# Hanging lights on angled pillars.



## sparks4292 (Jul 24, 2013)

I have some lights that are supposed to be hung on outdoor pillars. Four sided pillars with wide bases and narrow tops. The sides slant slightly from top to bottom. How do I go about hanging my lights so they are plumb? Is there a wedge shaped masonry mounting plate I could use? The pillars will be wrapped in rock so I need something that will resemble stone.


----------



## 360max (Jun 10, 2011)

cant they be mounted at the same angle as the pillar?


----------



## sparks4292 (Jul 24, 2013)

No.
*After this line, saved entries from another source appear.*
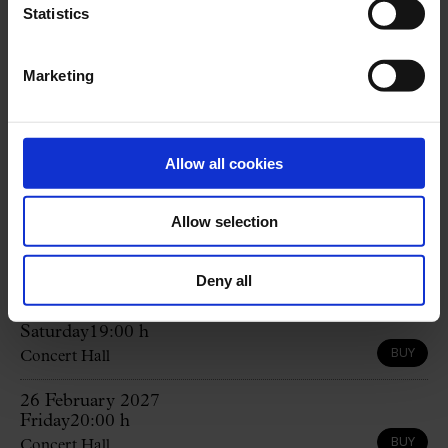
Statistics
Professional Dance Conservatory of the Institut
del Teatre of the Diputació de Barcelona
Marketing
Program
Allow all cookies
G. BIZET:
Carmen
Allow selection
Upcoming sessions
All
Deny all
12 September 2026
Saturday
19:00 h
BUY
Concert Hall
26 February 2027
Friday
20:00 h
BUY
Concert Hall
They need to be mounted so they are hanging straight up and down. They have a solid mount (no swivel) and eruptions look goofy at about a 10 degree angle. Trying to get pics so you can see.


----------



## sparks4292 (Jul 24, 2013)

* and would look goofy. Not eruptions stupid autocorrect


----------



## CADPoint (Jul 5, 2007)

Is this from contracted drawings, if this is the case let them know by RFI that the light doesn't swivel. IMO are you not responsible for building or designing a wedge to apply to the column.


----------



## papaotis (Jun 8, 2013)

are they mounted to a box? shim the box to proper angle. stone veneer shuold cover it?


----------



## svh19044 (Jul 1, 2008)

The carpenter always builds them for me, usually makes a flat level surface out of MDF with a hole in the middle where my wire comes out to mount a box on, or the stone mason uses one of his "mounts" on top of that level area.

IMO and experience, it's not your job.


----------



## sparks4292 (Jul 24, 2013)

Masons are taking care of it thanks.


----------